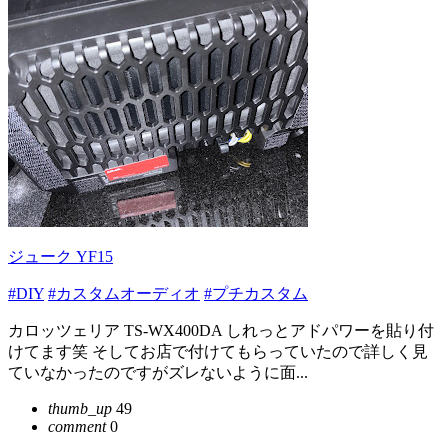
ジューク YF15
#DIY
#カスタムオーディオ
#プチカスタム
カロッツェリア TS-WX400DA しれっとアドパワーを貼り付
けてます笑 そしてお店で付けてもらっていたので詳しく見
ていなかったのですがズレないように面...
thumb_up
49
comment
0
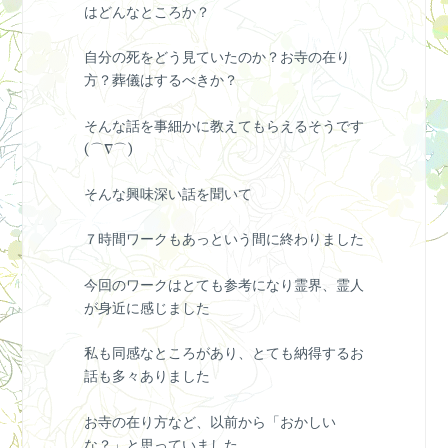
はどんなところか？
自分の死をどう見ていたのか？お寺の在り
方？葬儀はするべきか？
そんな話を事細かに教えてもらえるそうです
(⌒∇⌒)
そんな興味深い話を聞いて
７時間ワークもあっという間に終わりました
今回のワークはとても参考になり霊界、霊人
が身近に感じました
私も同感なところがあり、とても納得するお
話も多々ありました
お寺の在り方など、以前から「おかしい
な？」と思っていました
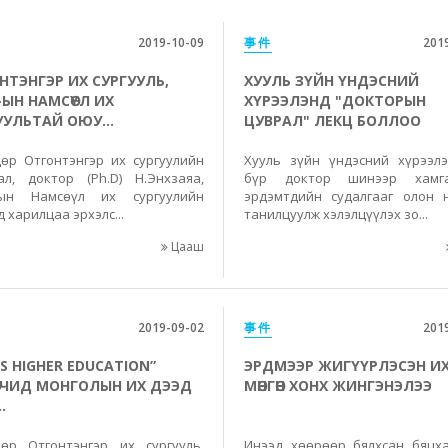
2019-10-09
事件
201
НТЭНГЭР ИХ СУРГУУЛЬ,
ХУУЛЬ ЗҮЙН ҮНДЭСНИЙ
-ЫН НАМСӨҮЛ ИХ
ХҮРЭЭЛЭНД "ДОКТОРЫН
УУЛЬТАЙ ОЮУ...
ЦУВРАЛ" ЛЕКЦ БОЛЛОО
өр Отгонтэнгэр их сургуулийн
Хууль зүйн үндэсний хүрээл
ал, доктор (Ph.D) Н.Энхзаяа,
бүр доктор шинээр хамга
-ын Намсөүл их сургуулийн
эрдэмтдийн судалгааг олон 
 харилцаа эрхэлс...
танилцуулж хэлэлцүүлэх зо...
Цааш
2019-09-02
事件
201
ES HIGHER EDUCATION”
ЭРДМЭЭР ЖИГҮҮРЛЭСЭН ИХ ӨР
ӨЛӨГЧИД МОНГОЛЫН ИХ ДЭЭД
МӨНГӨН ХОНХ ЖИНГЭНЭЛЭЭ
.
өр Отгонтэнгэр их сургууль,
Инээд хөөрөөр бялхсан бяцха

→ **Task instructions**
Copy every record exactly, leaving the pictures out.

→ **Your response**
ジューク YF15
#DIY
#カスタムオーディオ
#プチカスタム
カロッツェリア TS-WX400DA しれっとアドパワーを貼り付
けてます笑 そしてお店で付けてもらっていたので詳しく見
ていなかったのですがズレないように面...
thumb_up
49
comment
0
はどんなところか？
自分の死をどう見ていたのか？お寺の在り
方？葬儀はするべきか？
そんな話を事細かに教えてもらえるそうです
(⌒∇⌒)
そんな興味深い話を聞いて
７時間ワークもあっという間に終わりました
今回のワークはとても参考になり霊界、霊人
が身近に感じました
私も同感なところがあり、とても納得するお
話も多々ありました
お寺の在り方など、以前から「おかしい
な？」と思っていました
2019-10-09
事件
201
НТЭНГЭР ИХ СУРГУУЛЬ,
ХУУЛЬ ЗҮЙН ҮНДЭСНИЙ
-ЫН НАМСӨҮЛ ИХ
ХҮРЭЭЛЭНД "ДОКТОРЫН
УУЛЬТАЙ ОЮУ...
ЦУВРАЛ" ЛЕКЦ БОЛЛОО
өр Отгонтэнгэр их сургуулийн
Хууль зүйн үндэсний хүрээл
ал, доктор (Ph.D) Н.Энхзаяа,
бүр доктор шинээр хамга
-ын Намсөүл их сургуулийн
эрдэмтдийн судалгааг олон 
 харилцаа эрхэлс...
танилцуулж хэлэлцүүлэх зо...
Цааш
2019-09-02
事件
201
ES HIGHER EDUCATION”
ЭРДМЭЭР ЖИГҮҮРЛЭСЭН ИХ ӨР
ӨЛӨГЧИД МОНГОЛЫН ИХ ДЭЭД
МӨНГӨН ХОНХ ЖИНГЭНЭЛЭЭ
.
өр Отгонтэнгэр их сургууль,
Инээд хөөрөөр бялхсан бяцха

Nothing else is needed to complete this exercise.